I turned around to see...

I turned around to see that there were tears forming in his eyelids…welling pools of more than I might ever fully understand. The sharp and direct, voice raising had done little to connect the dots of my message…that although I loved him deeply, that I would not tolerate such behavior—not ever. Not today or tomorrow. Not even next month.
Was it just a ‘stormy Monday’-hormonally-driven ‘grey rain’-and-dismal because ‘Wednesday’s worse and Thursday’s oh so sad…’ would I always take this mother-stand—this reactive, merciless intolerance?
How to break the habits formulated by the parenting inflicted upon my own childhood?
I winced away the image, those welling pools. I inhaled sharply. Deeply. I reached out, hugged him very close, looked him deeply in the eyes and reminded him, that I was sorry—that I loved him—inhaled again, sharply, and bared my chinked-armor—told him, that I was sad. Temporarily.
That I was human—that I had failed, and that things would be worse before they were better; but they would be better.
One day.
I turned around to see that he heard me. That he listened this time. Realizing that it was likely mood and not completely his behavior that had caused the cacophony of syllables to attack his little ears.
I looked upward, counted my blessings, wondered if the momentous doom, might ever cease rearing its ugly, spiky, little head. I turned around to see that by now, he was laughing. Playing with an action figure and singing Hendrix’ ‘Cross Town Traffic’ under his breath. I smirked. I wished for a moment, for that adolescent pendulum swing—right to left…sad to happy. I wished it were more like that, here, in the ‘real’ adult world.
Today as we had zipped through a quiet residential neighborhood in the heart of town, whistling the morning-edition-jingle & cajoling-the-beckons of my three-year-old nephew to 'wait' for his chocolate-with-rainbow-sprinkles donut, happily filled with a day’s possibility, I was struck with overwhelming, defeatist-sadness.

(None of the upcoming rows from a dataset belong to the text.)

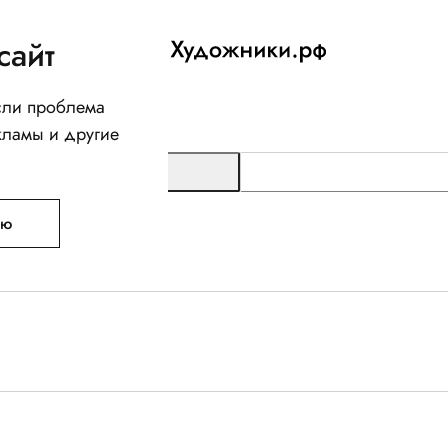
сайт
Если проблема
кламы и другие
ую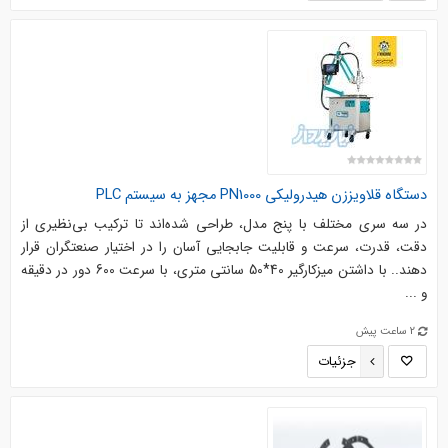
دستگاه قلاویززن هیدرولیکی PN1000 مجهز به سیستم PLC
در سه سری مختلف با پنج مدل، طراحی شده‌اند تا ترکیب بی‌نظیری از
دقت، قدرت، سرعت و قابلیت جابجایی آسان را در اختیار صنعتگران قرار
دهند.. با داشتن میزکارگیر 40*50 سانتی متری، با سرعت 600 دور در دقیقه
و ...
2 ساعت پیش
جزئیات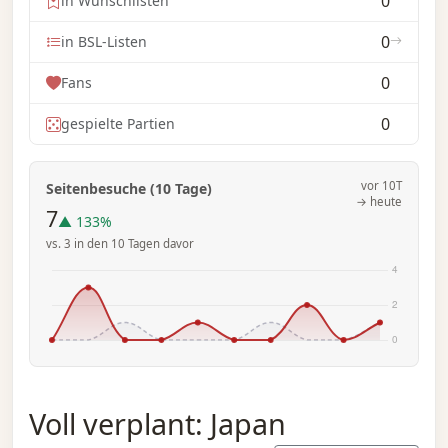
0
in Wunschlisten
0
in BSL-Listen
0
Fans
0
gespielte Partien
vor 10T
Seitenbesuche (10 Tage)
→ heute
7
▲ 133%
vs. 3 in den 10 Tagen davor
Voll verplant: Japan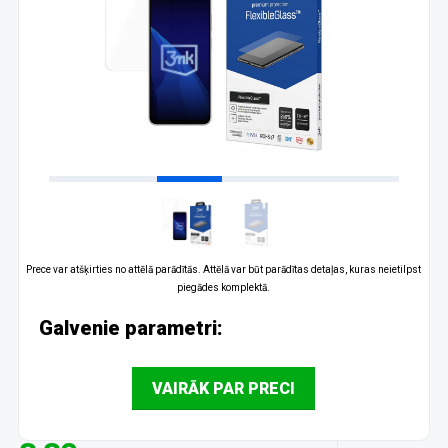
Prece var atšķirties no attēlā parādītās. Attēlā var būt parādītas detaļas, kuras neietilpst
piegādes komplektā.
Galvenie parametri:
VAIRĀK PAR PRECI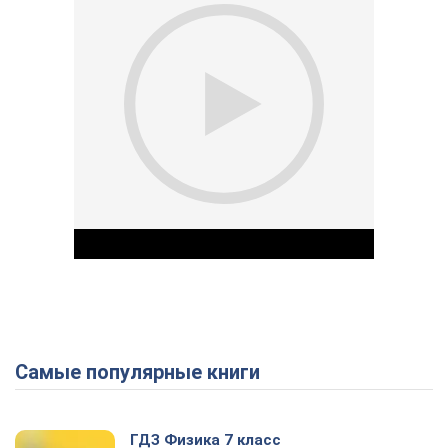
Самые популярные книги
Play Video
ГДЗ Физика 7 класс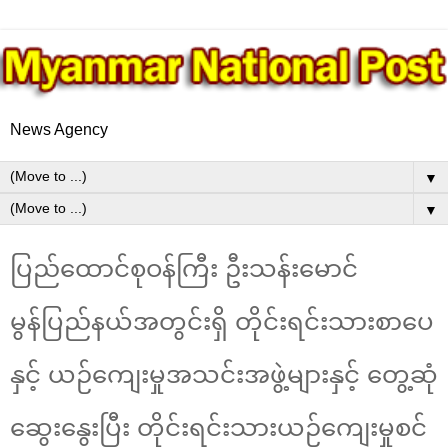
News Agency
▼
▼
ပြည်ထောင်စုဝန်ကြီး ဦးသန်းမောင်
မွန်ပြည်နယ်အတွင်းရှိ တိုင်းရင်းသားစာပေ
နှင့် ယဉ်ကျေးမှုအသင်းအဖွဲ့များနှင့် တွေ့ဆုံ
ဆွေးနွေးပြီး တိုင်းရင်းသားယဉ်ကျေးမှုစင်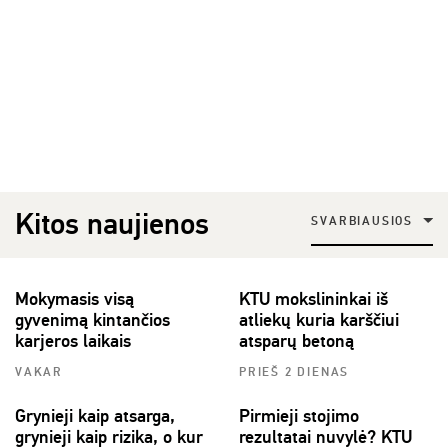
Kitos naujienos
SVARBIAUSIOS
Mokymasis visą
KTU mokslininkai iš
gyvenimą kintančios
atliekų kuria karščiui
karjeros laikais
atsparų betoną
VAKAR
PRIEŠ 2 DIENAS
Grynieji kaip atsarga,
Pirmieji stojimo
grynieji kaip rizika, o kur
rezultatai nuvylė? KTU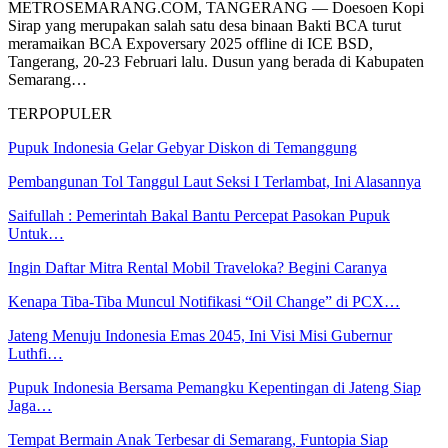
METROSEMARANG.COM, TANGERANG — Doesoen Kopi
Sirap yang merupakan salah satu desa binaan Bakti BCA turut
meramaikan BCA Expoversary 2025 offline di ICE BSD,
Tangerang, 20-23 Februari lalu. Dusun yang berada di Kabupaten
Semarang…
TERPOPULER
Pupuk Indonesia Gelar Gebyar Diskon di Temanggung
Pembangunan Tol Tanggul Laut Seksi I Terlambat, Ini Alasannya
Saifullah : Pemerintah Bakal Bantu Percepat Pasokan Pupuk
Untuk…
Ingin Daftar Mitra Rental Mobil Traveloka? Begini Caranya
Kenapa Tiba-Tiba Muncul Notifikasi “Oil Change” di PCX…
Jateng Menuju Indonesia Emas 2045, Ini Visi Misi Gubernur
Luthfi…
Pupuk Indonesia Bersama Pemangku Kepentingan di Jateng Siap
Jaga…
Tempat Bermain Anak Terbesar di Semarang, Funtopia Siap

Physically, I felt my heart plunge, deep into its center, or more likely, down to my knees and then past my toes.
There in the midst of bicycle-strewn-driveways, freshly bloomed cosmos, family-dogs, and foxglove's droopy-blush-pink-bells, was a disturbingly unwelcome, steely-red container.
It would seem only the devil's handiwork could possibly expend the energy to disperse the silky-woven-web of a family's whole life into the scattering of remnants, piled higher than the rigid, rectangular walls could muster strength to accommodate. FORECLOSURE, signed, sealed & permanently delivered.
Like a knife to the heart, there is no escaping this reality. When I turn around and look, it’s all that I see. Temporarily. For today.